Testing vs Estimation for Index-Invariant Properties in the Huge Object Model
Sourav Chakraborty, Eldar Fischer, Arijit Ghosh, Amit Levi, Gopinath Mishra, Sayantan Sen
TL;DR
This work extends property testing in the Huge Object model to index-invariant properties by importing Szemerédi-style regularity ideas into a detailing framework. It shows that for index-invariant properties that admit a constant-Query $\varepsilon$-test, one can construct a distance-estimation algorithm with constant-query complexity, effectively bridging testing and tolerant estimation in this setting.

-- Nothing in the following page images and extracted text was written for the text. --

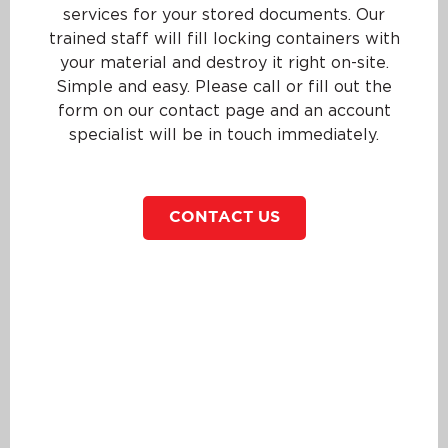
services for your stored documents. Our
trained staff will fill locking containers with
your material and destroy it right on-site.
Simple and easy. Please call or fill out the
form on our contact page and an account
specialist will be in touch immediately.
CONTACT US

The approach introduces detailings, weight/type distributions, and robust/weakt robustness notions, and builds a simulation-based pipeline (Simulate, Accept-Probability) together with procedures to locate robust detailings and estimate their parameters. The results highlight a sharp separation enabled by invariance: constant-query testability implies constant-query estimability, with controlled (non-tower) parameter dependencies, offering a principled regularity-like framework for Huge Object property testing.
Abstract
The Huge Object model of property testing [Goldreich and Ron, TheoretiCS 23] concerns properties of distributions supported on $\{0,1\}^n$, where $n$ is so large that even reading a single sampled string is unrealistic. Instead, query access is provided to the samples, and the efficiency of the algorithm is measured by the total number of queries that were made to them. Index-invariant properties under this model were defined in [Chakraborty et al., COLT 23], as a compromise between enduring the full intricacies of string testing when considering unconstrained properties, and giving up completely on the string structure when considering label-invariant properties. Index-invariant properties are those that are invariant through a consistent reordering of the bits of the involved strings. Here we provide an adaptation of Szemerédi's regularity method for this setting, and in particular show that if an index-invariant property admits an $ε$-test with a number of queries depending only on the proximity parameter $ε$, then it also admits a distance estimation algorithm whose number of queries depends only on the approximation parameter.